A quick images search for Mr Oktar plus “kittens” shows that he was in favour of certain physical characteristics. Few of them were likely to drown face down.

There might be no meaning to this at all. Or perhaps Mummy weaned him a little early.

This might not be such news

With the Covid crisis putting paid to New Year’s Eve celebrations and many other opportunities to seek romance in person, dating apps have thrived.

But while such tech has long been associated with hookups, a study suggests those who couple up after swiping right have as satisfying a relationship as those who met via traditional encounters – and might even be keener to settle down.

“We actually find that in certain ways couples that met through dating apps have even stronger long-term family formation or relationship intentions than other couples that met either offline or through other digital ways of meeting,” said Dr Gina Potarca, author of the research from the University of Geneva.

People who actively set out to find a relationship have more interest in a relationship than those who bumble through life and perhaps just bump into a relationship.

We might even mutter something about revealed preferences here…..

Well, no, not really

There’s plenty that Bridgerton gets wrong about the Regency – in the first half-hour alone, we have young women referred to as “the Right Honourable” rather than “the Honourable”. One area where it almost gets things right, though, is just how much sex everyone is having.

Well, sorta.

According to The Secret History of Georgian London by Dan Cruickshanks, during the Georgian period one in five women in London was earning a living by working as a prostitute.

That book – yes, I’ve read it – is nonsense. The numbers just don’t add up. There never are enough men looking for paid nookie to support 20% of the female population. Not as prostitutes that is.

There’s a lingering perception today that before the Sixties, sex was something that gentlemen did, to their shame, with wenchy types, and that grand women had to suffer through when they became wives.

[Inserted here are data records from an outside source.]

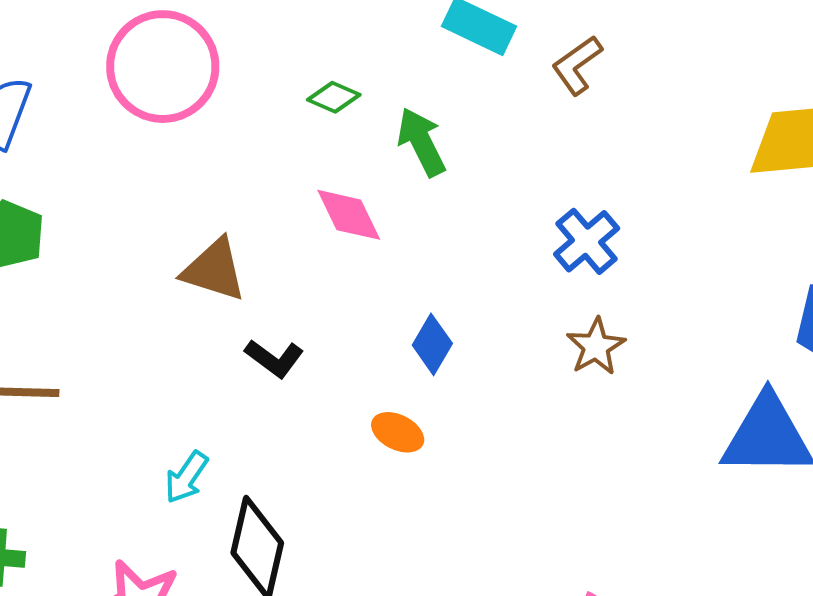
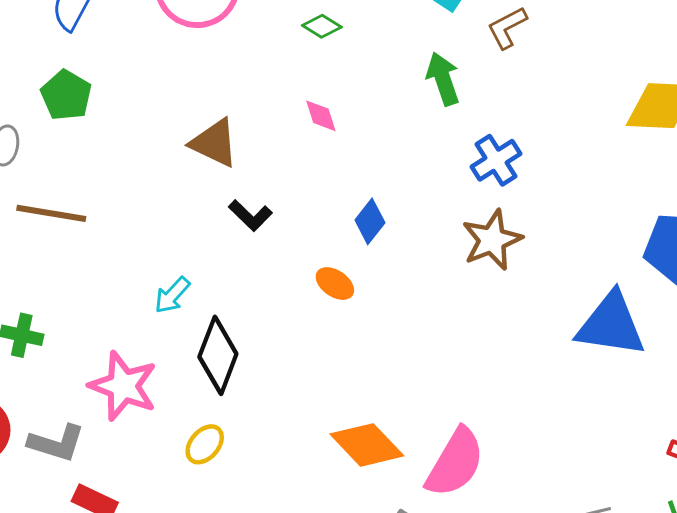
green arrow: (421, 142) -> (443, 79), moved
pink diamond: (349, 215) -> (321, 116), size x0.7
brown star: (596, 347) -> (492, 240), size x1.4

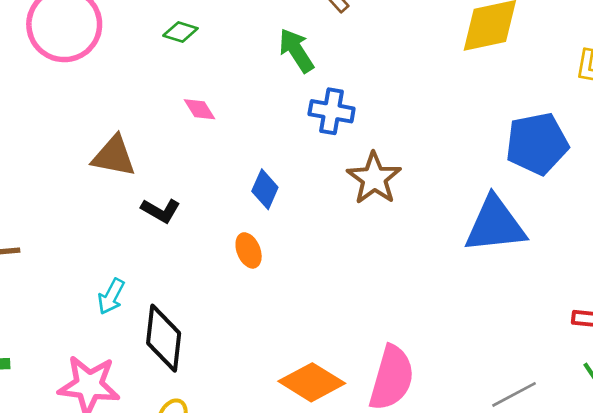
blue cross: (496, 160) -> (332, 111), moved, turned -33
orange ellipse: (335, 284) -> (249, 250), turned 48

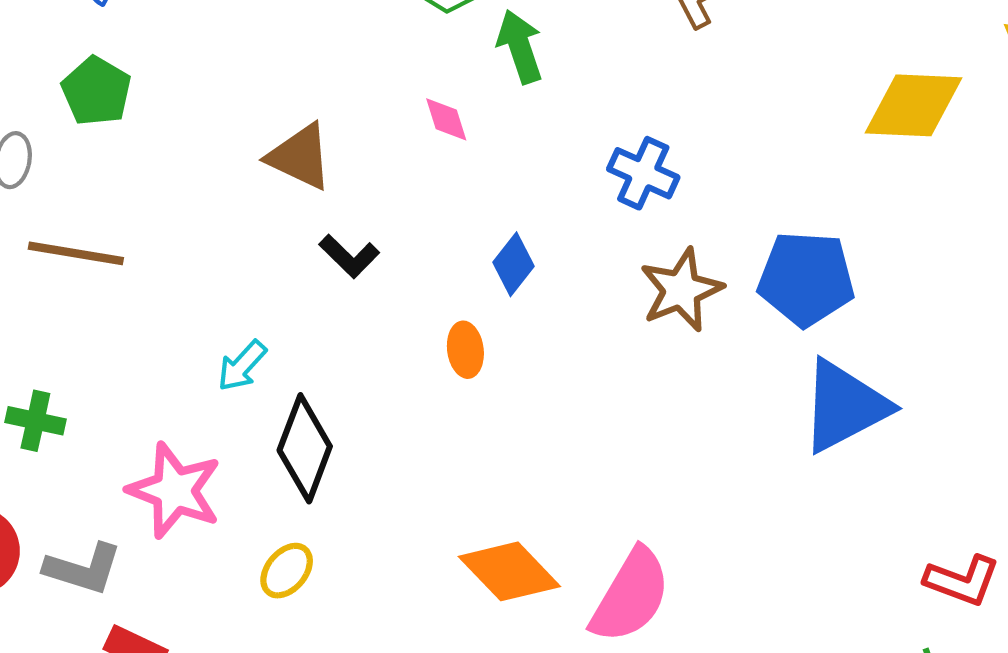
green arrow: (296, 50) -> (520, 47), moved
blue pentagon: (537, 144) -> (806, 279), moved
blue triangle: (495, 225) -> (845, 406), turned -36

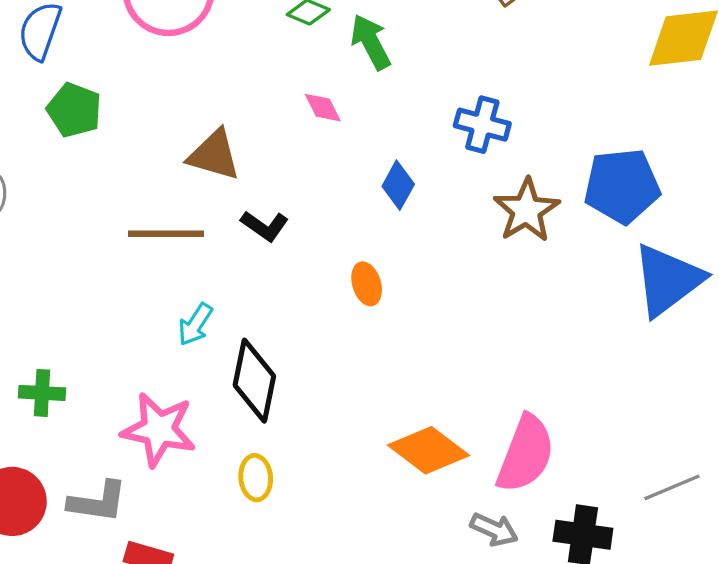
green pentagon: (96, 91) -> (74, 110), moved
brown line: (76, 253) -> (166, 234), moved
blue diamond: (514, 264) -> (398, 185), moved
yellow ellipse: (287, 571) -> (256, 478), turned -36

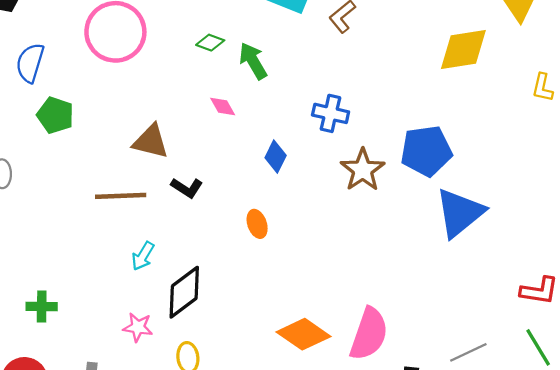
black diamond: (254, 381) -> (184, 292), turned 44
pink star: (159, 430) -> (138, 327), moved, size x0.6

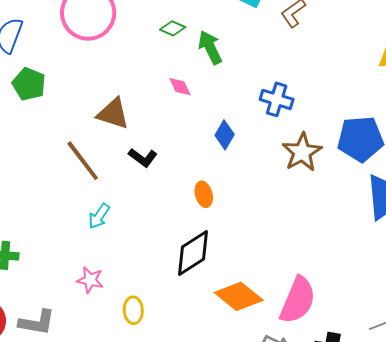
brown line: (121, 196) -> (83, 161), turned 51
black diamond: (184, 292) -> (193, 253), moved

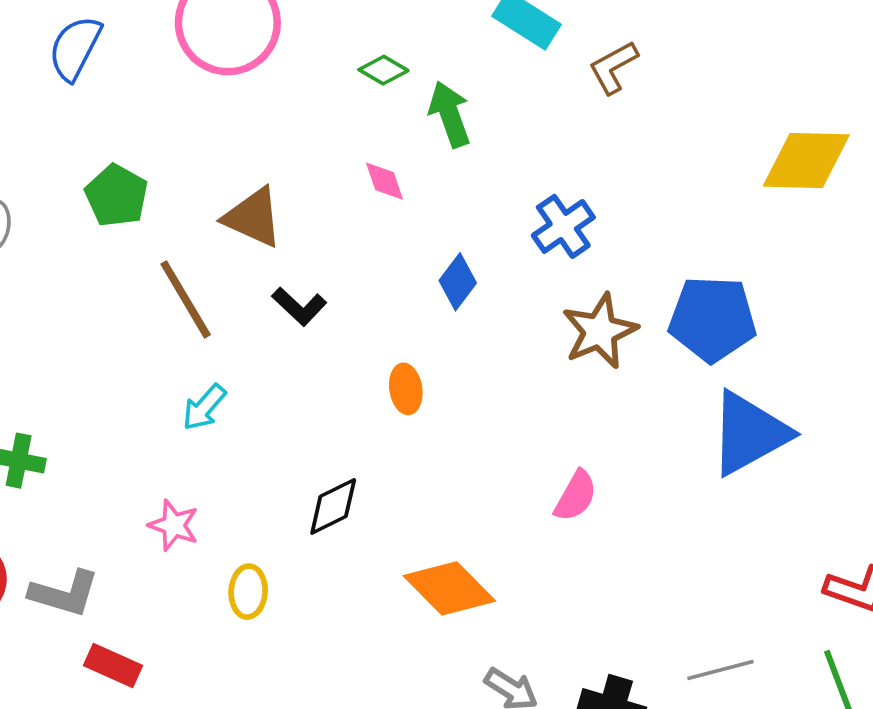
green pentagon: (29, 84) -> (117, 196), moved
blue cross: (277, 99) -> (563, 226), turned 32
black diamond: (193, 253) -> (333, 506), moved, size x0.7
pink semicircle: (298, 300) -> (576, 496), moved, size x0.6

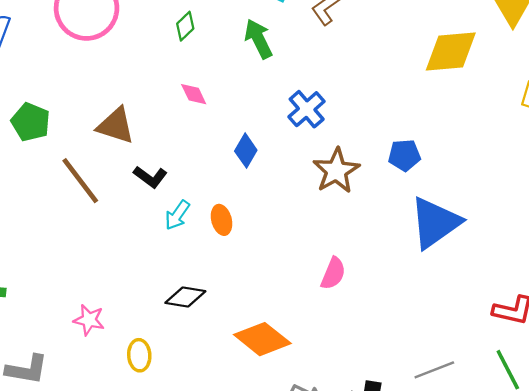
green diamond: (383, 70) -> (185, 26), turned -68
green arrow: (450, 114) -> (258, 39), moved
blue pentagon: (712, 319) -> (404, 155), size x0.6
cyan arrow: (204, 407) -> (177, 215), moved
black diamond: (333, 506) -> (185, 297), turned 42

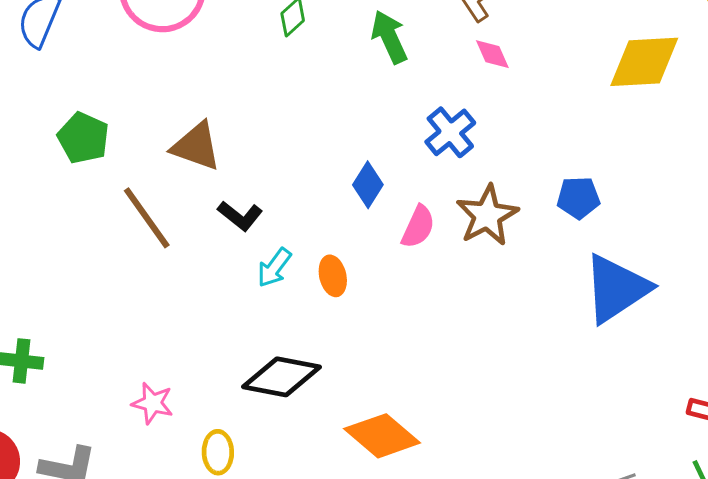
pink diamond: (194, 94) -> (492, 54), moved
pink semicircle: (333, 273) -> (418, 227), moved
black diamond: (185, 297) -> (282, 377), size x1.4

Of course, this is largely untrue. Humans have always been humans, and we’ve always had the same urges. Admittedly the advent of contraception made life somewhat easier for those who wanted to indulge in extramarital bonking without becoming a parent, but it’s a complete fallacy that sex didn’t exist before 1969.

The auctioning of virginity was commonplace. The famous courtesan Charlotte Hayes, who lived and worked in London in the mid-1700s, a little before Bridgerton is set, sold her virginity for £9,000.

Well, no, not really. The sale of virginity when going on the game was indeed a part of going on the game. But that’s a useful illustration of something important about the age. Virginity was considered important. In fact, for a woman about to get married for the first time it was essential in most classes. For humans have always been humans and paternity of children mattered. Thus the complaints of a woman being “ruined” if promised marriage if and then she does and the marriage doesn’t arrive.

That vibrancy of sex life being celebrated did exist, sure. But among those who had been married already – among the women that is – and usually after they’d dropped a sprog or two.

Much more interesting than just the claim that the past was randy like the present are the observations about how it differed in the expression of the randiness.